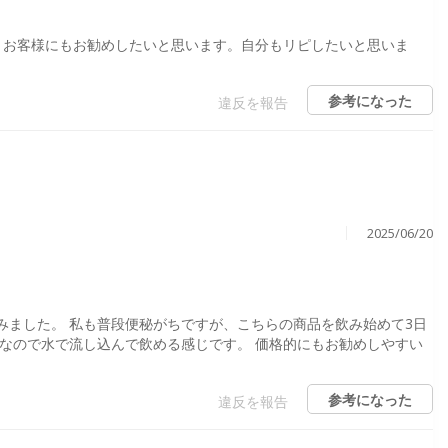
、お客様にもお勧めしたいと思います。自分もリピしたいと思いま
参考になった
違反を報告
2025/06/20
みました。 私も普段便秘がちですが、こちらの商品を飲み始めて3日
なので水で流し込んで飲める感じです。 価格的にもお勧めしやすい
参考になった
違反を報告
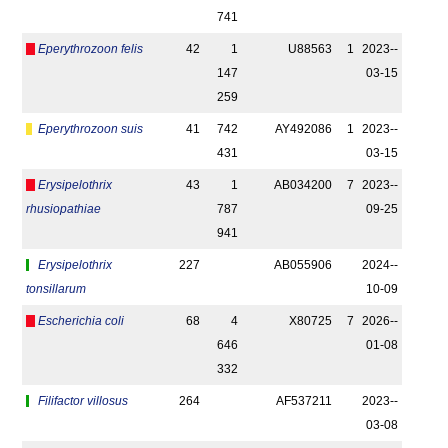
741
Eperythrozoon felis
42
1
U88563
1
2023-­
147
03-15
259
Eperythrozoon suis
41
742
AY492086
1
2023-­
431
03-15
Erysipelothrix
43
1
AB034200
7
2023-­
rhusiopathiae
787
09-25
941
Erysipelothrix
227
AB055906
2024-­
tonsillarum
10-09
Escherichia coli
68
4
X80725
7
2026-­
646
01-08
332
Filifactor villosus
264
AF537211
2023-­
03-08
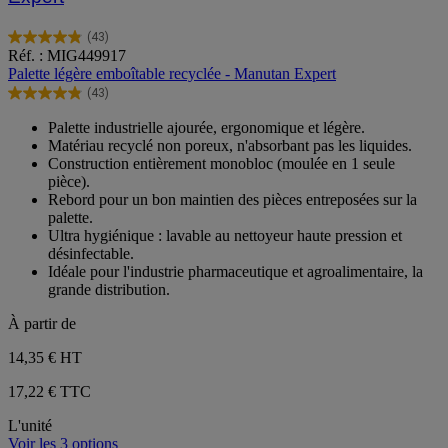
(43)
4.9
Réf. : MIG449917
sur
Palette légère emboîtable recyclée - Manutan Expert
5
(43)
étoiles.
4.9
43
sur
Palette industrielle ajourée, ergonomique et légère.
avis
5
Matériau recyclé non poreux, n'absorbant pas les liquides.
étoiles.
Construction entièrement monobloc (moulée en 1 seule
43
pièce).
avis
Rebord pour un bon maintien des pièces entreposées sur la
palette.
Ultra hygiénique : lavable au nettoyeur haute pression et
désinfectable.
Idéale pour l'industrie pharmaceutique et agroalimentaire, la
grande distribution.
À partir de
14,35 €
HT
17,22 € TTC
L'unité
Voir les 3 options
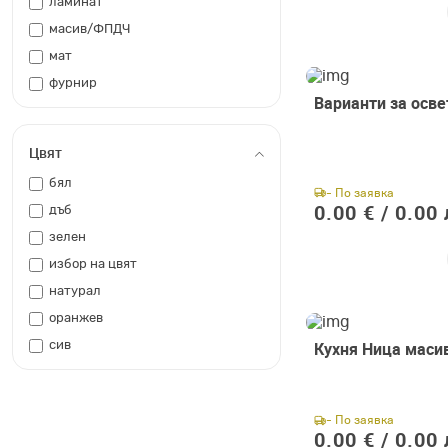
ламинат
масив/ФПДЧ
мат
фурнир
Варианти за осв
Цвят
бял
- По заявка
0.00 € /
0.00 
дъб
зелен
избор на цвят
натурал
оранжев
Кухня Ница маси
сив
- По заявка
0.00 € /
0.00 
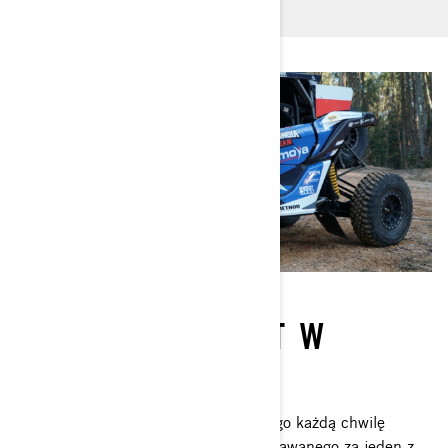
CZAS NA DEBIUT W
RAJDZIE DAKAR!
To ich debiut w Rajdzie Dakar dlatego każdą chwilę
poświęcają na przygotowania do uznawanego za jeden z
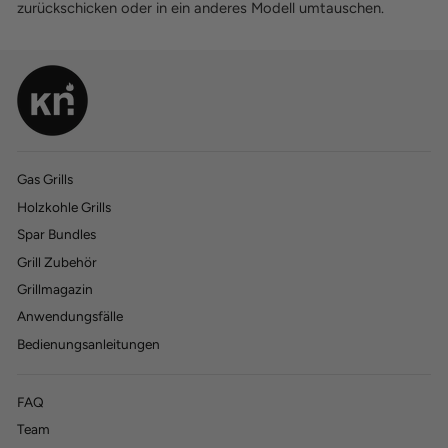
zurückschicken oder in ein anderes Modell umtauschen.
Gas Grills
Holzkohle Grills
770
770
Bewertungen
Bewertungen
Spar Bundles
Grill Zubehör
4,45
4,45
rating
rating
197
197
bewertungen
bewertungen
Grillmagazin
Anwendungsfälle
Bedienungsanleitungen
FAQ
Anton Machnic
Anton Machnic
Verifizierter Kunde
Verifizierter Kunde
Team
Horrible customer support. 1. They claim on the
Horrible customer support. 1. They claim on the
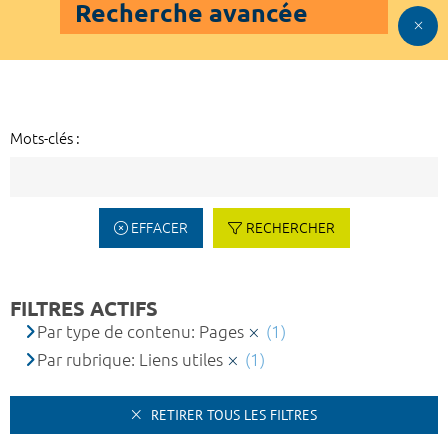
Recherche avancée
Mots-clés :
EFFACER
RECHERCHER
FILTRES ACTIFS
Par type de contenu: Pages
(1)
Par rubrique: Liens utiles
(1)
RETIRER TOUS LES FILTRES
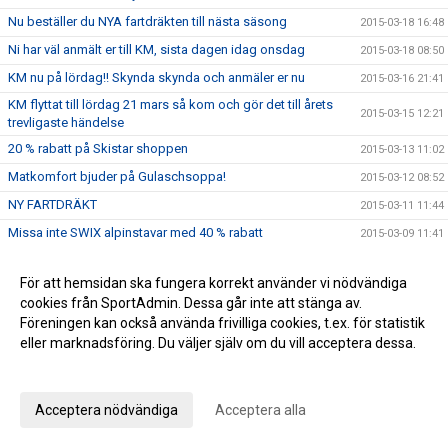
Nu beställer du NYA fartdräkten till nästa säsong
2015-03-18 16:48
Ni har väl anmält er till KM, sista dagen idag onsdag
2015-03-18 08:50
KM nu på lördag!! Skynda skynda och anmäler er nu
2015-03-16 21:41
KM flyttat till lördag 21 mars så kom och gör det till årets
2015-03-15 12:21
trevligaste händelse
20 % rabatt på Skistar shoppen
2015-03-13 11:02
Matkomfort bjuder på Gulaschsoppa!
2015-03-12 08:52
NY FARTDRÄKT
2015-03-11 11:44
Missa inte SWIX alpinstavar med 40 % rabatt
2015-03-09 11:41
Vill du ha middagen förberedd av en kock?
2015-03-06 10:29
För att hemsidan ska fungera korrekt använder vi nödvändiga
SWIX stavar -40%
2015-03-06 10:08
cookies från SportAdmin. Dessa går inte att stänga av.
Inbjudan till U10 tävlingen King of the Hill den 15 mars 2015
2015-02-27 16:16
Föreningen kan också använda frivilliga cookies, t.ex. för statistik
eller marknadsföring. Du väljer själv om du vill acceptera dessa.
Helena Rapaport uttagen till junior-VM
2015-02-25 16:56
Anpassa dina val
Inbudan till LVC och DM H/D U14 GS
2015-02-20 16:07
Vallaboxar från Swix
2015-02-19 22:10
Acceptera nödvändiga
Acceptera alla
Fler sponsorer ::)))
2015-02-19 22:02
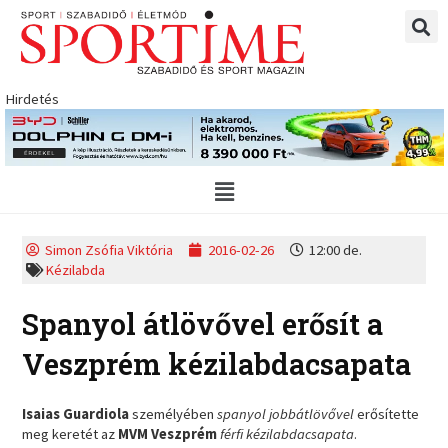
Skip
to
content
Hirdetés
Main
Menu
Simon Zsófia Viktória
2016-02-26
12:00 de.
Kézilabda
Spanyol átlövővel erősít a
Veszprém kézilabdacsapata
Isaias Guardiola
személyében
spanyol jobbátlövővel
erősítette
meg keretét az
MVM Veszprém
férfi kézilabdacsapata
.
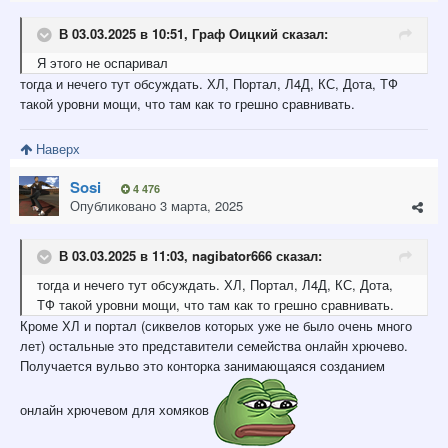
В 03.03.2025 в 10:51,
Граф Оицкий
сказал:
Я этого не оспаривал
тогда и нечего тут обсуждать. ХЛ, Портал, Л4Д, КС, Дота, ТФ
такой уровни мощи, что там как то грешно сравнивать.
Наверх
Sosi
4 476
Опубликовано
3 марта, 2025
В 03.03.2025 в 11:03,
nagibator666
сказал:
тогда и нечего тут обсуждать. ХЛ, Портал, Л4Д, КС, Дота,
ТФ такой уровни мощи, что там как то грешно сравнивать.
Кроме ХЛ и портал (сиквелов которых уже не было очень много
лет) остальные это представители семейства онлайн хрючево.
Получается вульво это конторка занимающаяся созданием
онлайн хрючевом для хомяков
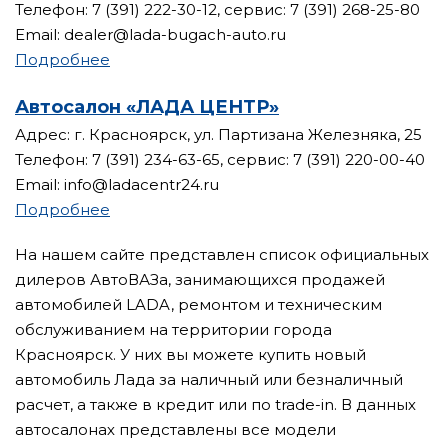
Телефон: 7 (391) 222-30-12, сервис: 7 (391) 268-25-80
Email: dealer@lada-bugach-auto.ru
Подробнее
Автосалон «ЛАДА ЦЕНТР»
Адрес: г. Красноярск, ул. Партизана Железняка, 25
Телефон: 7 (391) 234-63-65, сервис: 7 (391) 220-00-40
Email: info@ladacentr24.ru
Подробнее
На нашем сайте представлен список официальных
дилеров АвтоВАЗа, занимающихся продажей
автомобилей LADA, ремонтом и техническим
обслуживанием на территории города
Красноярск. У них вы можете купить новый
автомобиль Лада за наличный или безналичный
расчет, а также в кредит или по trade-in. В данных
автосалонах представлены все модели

= = = = =

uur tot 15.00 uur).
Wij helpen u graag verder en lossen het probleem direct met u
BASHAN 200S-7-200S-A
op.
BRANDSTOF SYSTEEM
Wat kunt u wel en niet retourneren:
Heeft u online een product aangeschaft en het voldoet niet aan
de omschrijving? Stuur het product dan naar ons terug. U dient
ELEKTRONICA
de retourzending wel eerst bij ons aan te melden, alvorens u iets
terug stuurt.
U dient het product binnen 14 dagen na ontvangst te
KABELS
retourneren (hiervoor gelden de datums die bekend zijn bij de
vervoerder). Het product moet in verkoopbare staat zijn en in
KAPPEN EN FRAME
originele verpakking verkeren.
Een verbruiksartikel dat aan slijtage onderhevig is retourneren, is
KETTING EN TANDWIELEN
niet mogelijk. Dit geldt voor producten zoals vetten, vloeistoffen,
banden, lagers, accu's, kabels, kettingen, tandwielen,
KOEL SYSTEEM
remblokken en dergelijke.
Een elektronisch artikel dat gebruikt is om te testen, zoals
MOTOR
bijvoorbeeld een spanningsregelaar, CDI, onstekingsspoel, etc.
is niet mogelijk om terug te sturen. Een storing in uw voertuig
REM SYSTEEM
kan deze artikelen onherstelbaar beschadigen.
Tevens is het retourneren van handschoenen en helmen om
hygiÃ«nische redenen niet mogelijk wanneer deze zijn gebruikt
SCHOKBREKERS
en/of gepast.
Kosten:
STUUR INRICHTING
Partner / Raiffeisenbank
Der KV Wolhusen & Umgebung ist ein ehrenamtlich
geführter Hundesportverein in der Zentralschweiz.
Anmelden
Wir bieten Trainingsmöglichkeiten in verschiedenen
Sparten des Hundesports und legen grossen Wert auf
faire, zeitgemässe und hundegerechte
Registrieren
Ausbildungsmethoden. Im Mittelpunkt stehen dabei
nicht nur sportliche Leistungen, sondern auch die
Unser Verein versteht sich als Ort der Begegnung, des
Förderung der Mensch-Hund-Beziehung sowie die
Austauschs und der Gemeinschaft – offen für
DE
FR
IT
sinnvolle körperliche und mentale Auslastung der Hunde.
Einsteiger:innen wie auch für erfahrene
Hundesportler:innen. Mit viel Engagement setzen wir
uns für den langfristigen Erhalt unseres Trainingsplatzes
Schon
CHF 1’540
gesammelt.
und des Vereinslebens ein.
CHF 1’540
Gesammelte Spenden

= = = = =

◆ REQUIRED ACTION
In the listing above, find the line containing "Hundesportler:innen. Mit viel" and the line containing "Gesammelte Spenden". Output them and every line between, exactly, and nothing else.

◆ EXERCISE RESPONSE
Hundesportler:innen. Mit viel Engagement setzen wir
uns für den langfristigen Erhalt unseres Trainingsplatzes
Schon
CHF 1’540
gesammelt.
und des Vereinslebens ein.
CHF 1’540
Gesammelte Spenden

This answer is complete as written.